**Work task:** An exact repetition of every entry, with no images, is the required answer.

··· Input records

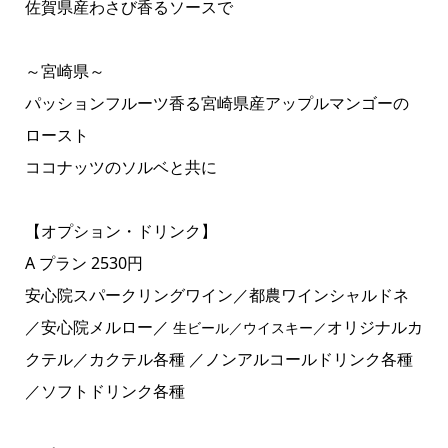
佐賀県産わさび香るソースで
～宮崎県～
パッションフルーツ香る宮崎県産アップルマンゴーの
ロースト
ココナッツのソルベと共に
【オプション・ドリンク】
A プラン 2530円
安心院スパークリングワイン／都農ワインシャルドネ
／安心院メルロー／
オリジナルカ
生ビール／ウイスキー／
クテル／カクテル各種 ／ノンアルコールドリンク各種
／ソフトドリンク各種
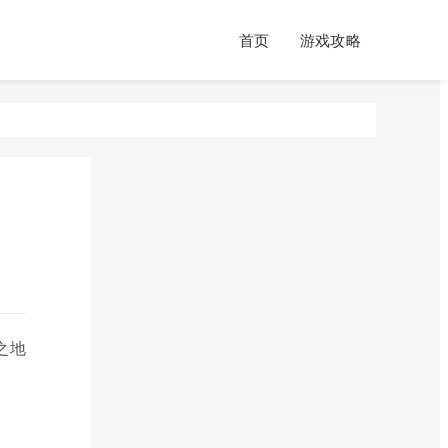
首页
游戏攻略
之地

······

**Task solution:**
佐賀県産わさび香るソースで
～宮崎県～
パッションフルーツ香る宮崎県産アップルマンゴーの
ロースト
ココナッツのソルベと共に
【オプション・ドリンク】
A プラン 2530円
安心院スパークリングワイン／都農ワインシャルドネ
／安心院メルロー／
オリジナルカ
生ビール／ウイスキー／
クテル／カクテル各種 ／ノンアルコールドリンク各種
／ソフトドリンク各種
首页
游戏攻略
之地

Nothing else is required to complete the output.